On 16 January 2014, the Pecherskyi District Court of Kyiv ruled to revoke Poyarkov's driver's licence for six months and imposed a court fee of ₴36.54. The decision, issued by judge Viktor Kytsyuk, found Poyarkov guilty of an unspecified offence. Following the verdict, Poyarkov announced his intention to appeal. This ruling came just one day after another Automaidan activist, Serhii Khazhinov, was similarly banned from driving for three months by the Holosiivskyi District Court.

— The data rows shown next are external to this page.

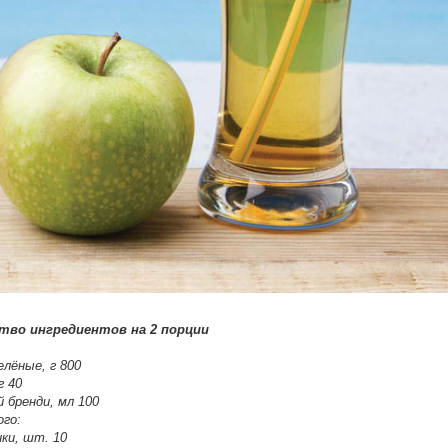
тво ингредиентов на 2 порции
елёные, г 800
г 40
 бренди, мл 100
го:
ики, шт. 10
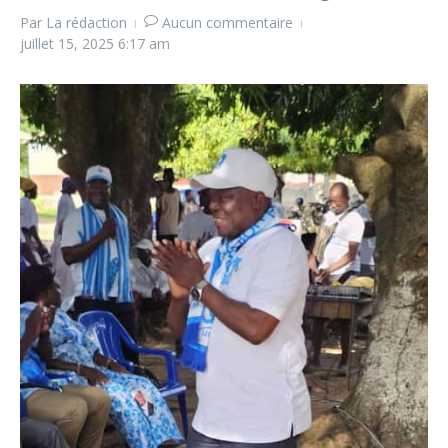
Par
La rédaction
Aucun commentaire
juillet 15, 2025
6:17 am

=== Threats to the president ===
In 2019, Poyarkov caused controversy on his programme Poyarkov NEWS by calling President Volodymyr Zelenskyy an "uneducated green chm" who needed to be "educated." This prompted the National Council for Television and Radio Broadcasting to launch an investigation into the channel for insulting the president’s dignity. Zelenskyy filed a lawsuit against Poyarkov, and the Security Service of Ukraine (SBU) later suspected him of threatening the president’s life, which led to a criminal case. Poyarkov was released under personal obligation, and despite at least six court hearings, neither Poyarkov nor Zelenskyy were questioned. In a related act of protest, Poyarkov painted the slogan "Zelya – kh#ylo" on his fence in support of Oleksandr Tarnavskyi, a local Natskorpus leader who had been accused of hooliganism for using the same phrase. Police responded but took no further action. In January 2020, the SBU filed a lawsuit against Poyarkov under Part 1 of Article 346 of the Criminal Code, which provides for up to five years in prison for threatening the president. The Shevchenkivskyi District Court in Kyiv later discharged Zelenskyy's case against Poyarkov on personal duty.

== Personal life ==
Poyarkov is married to Irina Poyarkova, and they have two children: a daughter named Sophia and a son named Mark. In the summer of 2024, he underwent heart surgery.